"why don't you go fuck a play" Boy George, by Twitter 18.7.2012

Saturday, 21 January 2012

Swann Upmanship

ED FRINGE 2011: Flanders and Swann – Pleasance Courtyard
Reviewer: Johnny Fox

The Public Reviews Rating: 4.5 stars



Michael Flanders and Donald Swann were songwriters and cabaret artistes who debuted in the 1950s and attracted the same kind of polite following as Joyce Grenfell for whom they also wrote some material.

As a sort of Kit and the Widow of the post-war parlour song, their pairing is almost perfect: Tim FitzHigham is a patrician cross between Richard Stilgoe and Boris Johnson and expertly mimics Flanders’ booming baritone, and Duncan Walsh-Atkins neatly pins Swann’s diffidence masking exceptional brilliance on the keyboard.

I wrote in my notes that this was a “60+” audience, meaning that numerically they nearly filled the seats, but it’s pretty much a demographic too.

Joyce Grenfell once wrote that her wartime audiences loved nothing more than to sing ‘old songs together, very slowly’ and when FitzHigham embarks on the bestiary of animal numbers including “The Elephant” “The Hippopotamus” and “I’m A Gnu” the audience joins in and the whiff of the twilight home is palpable.

His vocal energy is uncontainable, he punctuates many songs by leaping into the air at the start of the chorus but the uniqueness of Flanders and Swann was that they were both chair-bound: Swann behind his keyboard and Flanders with polio.

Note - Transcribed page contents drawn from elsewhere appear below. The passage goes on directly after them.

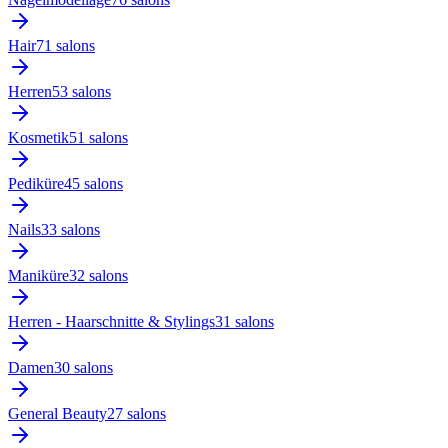
Hair
71
salon
s
Herren
53
salon
s
Kosmetik
51
salon
s
Pediküre
45
salon
s
Nails
33
salon
s
Maniküre
32
salon
s
Herren - Haarschnitte & Stylings
31
salon
s
Damen
30
salon
s
General Beauty
27
salon
s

I don’t think the show would be diminished if he tried the act in a wheelchair.

The highpoint of their continually delightful absurdity is when FitzHigham strips the tubular steel music stand of its cover, inserts hosepipe and funnel and plays the Rondo from Mozart’s Horn Concerto No 4 in E-flat Major during which he turns an acute shade of puce not often seen outside a Zandra Rhodes wallpaper book. Inspired.